Advances in thermal management for hypersonic flight and Titan exploration

By AARON BRANDIS, JONATHAN BURT AND CHARLES BERSBACH|December 2019

The Thermophysics Technical Committee promotes the study and application of mechanisms involved in thermal energy transfer and storage in gases, liquids and solids.

Dragonfly, a mission to send a robotic octocopter lander to Saturn’s largest moon, was selected in June for NASA’s New Frontiers 4 program. The Johns Hopkins Applied Physics Laboratory leads the Dragonfly mission, whose goal is to study prebiotic chemistry and habitability of the ocean world that is Titan. Due to the dense, calm atmosphere and low gravity on Titan, an octocopter is an ideal vehicle to explore a variety of locations. Thick insulation and heat from the Multi-Mission Radioisotope Thermoelectric Generator, or MMRTG, maintain the lander interior at relatively benign temperatures, typical for space components throughout the mission. The MMRTG is particularly effective on Titan as it emits heat along with charging the batteries that provide the power required for flight. Dragonfly requires sustained heat for thermal management because it can’t rely on solar power on Titan. The moon’s distance from the sun and hazy atmosphere combine for a surface temperature of minus 179 degrees Celsius.

Working with scientists led by NASA’s Ames Research Center in California, Dragonfly’s team is also proposing an instrumentation suite to obtain aerothermal data relevant to thermal protection system, or TPS, design during the atmospheric entry phase. The entry instrumentation package aims to measure near-surface and in-depth TPS temperatures, surface pressure, total heat flux and radiative heat flux.
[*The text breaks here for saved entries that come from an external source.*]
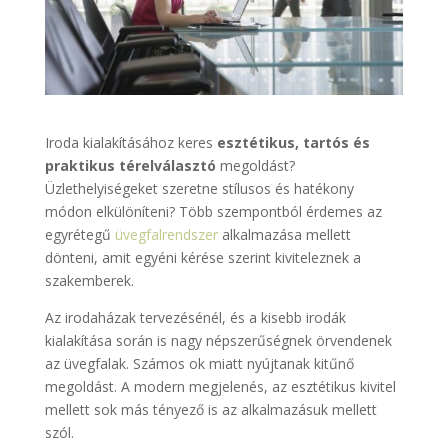
Iroda kialakításához keres
esztétikus, tartós és
praktikus térelválasztó
megoldást?
Üzlethelyiségeket szeretne stílusos és hatékony
módon elkülöníteni? Több szempontból érdemes az
egyrétegű
üvegfalrendszer
alkalmazása mellett
dönteni, amit egyéni kérése szerint kiviteleznek a
szakemberek.
Az irodaházak tervezésénél, és a kisebb irodák
kialakítása során is nagy népszerűségnek örvendenek
az üvegfalak. Számos ok miatt nyújtanak kitűnő
megoldást. A modern megjelenés, az esztétikus kivitel
mellett sok más tényező is az alkalmazásuk mellett
szól.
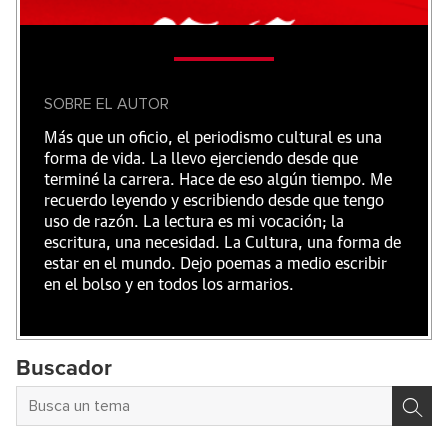
SOBRE EL AUTOR
Más que un oficio, el periodismo cultural es una
forma de vida. La llevo ejerciendo desde que
terminé la carrera. Hace de eso algún tiempo. Me
recuerdo leyendo y escribiendo desde que tengo
uso de razón. La lectura es mi vocación; la
escritura, una necesidad. La Cultura, una forma de
estar en el mundo. Dejo poemas a medio escribir
en el bolso y en todos los armarios.
Buscador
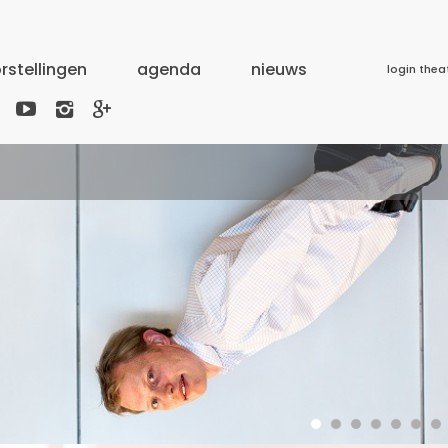
rstellingen
agenda
nieuws
login thea



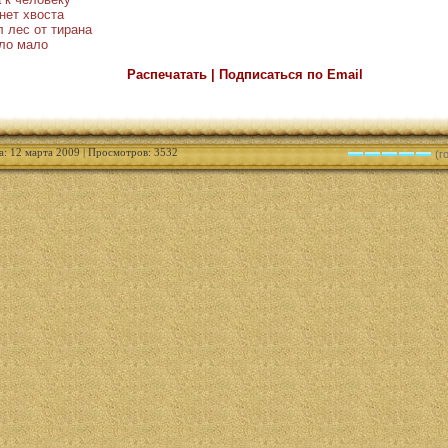
нет хвоста
л лес от тирана
ало мало
Распечатать | Подписаться по Email
а: 12 марта 2009 | Просмотров: 3532
(го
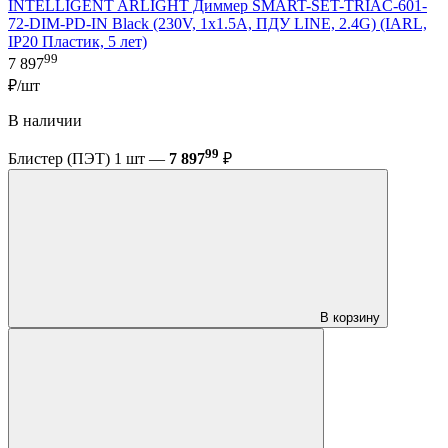
INTELLIGENT ARLIGHT Диммер SMART-SET-TRIAC-601-
72-DIM-PD-IN Black (230V, 1x1.5A, ПДУ LINE, 2.4G) (IARL,
IP20 Пластик, 5 лет)
99
7 897
₽/шт
В наличии
99
Блистер (ПЭТ) 1 шт —
7 897
₽
В корзину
Multiple advancements were made this year in the area of high-speed flight. In January, DARPA began an initiative called the Materials Architectures and Characterization for Hypersonics, or MACH, program. MACH seeks to develop new materials and designs for cooling the hot leading edges of hypersonic vehicles flying more than five times the speed of sound, Mach 5. The first goal is to develop  fully integrated leading-edge solutions for use in near-term hypersonic vehicles. In May, researchers at Sandia National Laboratories finished high-speed experiments that for the first time characterized the vibrational effect of the pressure field beneath a turbulent hypersonic region. The pressure field is key to understanding how intermittent turbulent spots affect vehicles flying at Mach 5 or higher, and these advancements in understanding may lead to better vehicle design. 
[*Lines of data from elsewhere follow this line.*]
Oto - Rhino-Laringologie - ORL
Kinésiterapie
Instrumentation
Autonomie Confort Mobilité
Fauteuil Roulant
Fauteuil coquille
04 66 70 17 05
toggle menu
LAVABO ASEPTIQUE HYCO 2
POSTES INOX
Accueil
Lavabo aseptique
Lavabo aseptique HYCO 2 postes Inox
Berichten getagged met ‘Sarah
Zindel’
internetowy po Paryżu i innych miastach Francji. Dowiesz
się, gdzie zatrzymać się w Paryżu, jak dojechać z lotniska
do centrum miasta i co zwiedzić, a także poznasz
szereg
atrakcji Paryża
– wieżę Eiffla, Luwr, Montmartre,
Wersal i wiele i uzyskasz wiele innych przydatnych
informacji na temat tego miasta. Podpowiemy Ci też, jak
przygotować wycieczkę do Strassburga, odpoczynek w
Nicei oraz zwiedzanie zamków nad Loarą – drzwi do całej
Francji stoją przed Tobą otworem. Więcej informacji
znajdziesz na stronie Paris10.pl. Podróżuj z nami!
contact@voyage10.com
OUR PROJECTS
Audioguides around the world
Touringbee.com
In March, Reaction Engines Limited, or REL, completed the first phase of high-temperature ground testing for its pre-cooler heat exchanger. To rapidly cool air entering a gas turbine engine under supersonic or hypersonic flight conditions, the pre-cooler pumps gaseous helium through several thousand microtubes. Tests were conducted at an REL test facility in Colorado, where the pre-cooler was subjected to the exhaust stream from a General Electric J79 turbojet engine. The pre-cooler was able to quench 420-degree Celsius intake air to around 100 degrees in less than 0.05 second, for a heat transfer rate of approximately 1.5 megawatts at inflow conditions corresponding to a freestream Mach number of 3.3. The pre-cooler is intended as a component of the REL Sabre hybrid air-breathing rocket engine and for other hypersonic flight applications including vehicle thermal management and extending the operable Mach number range of gas turbine engines.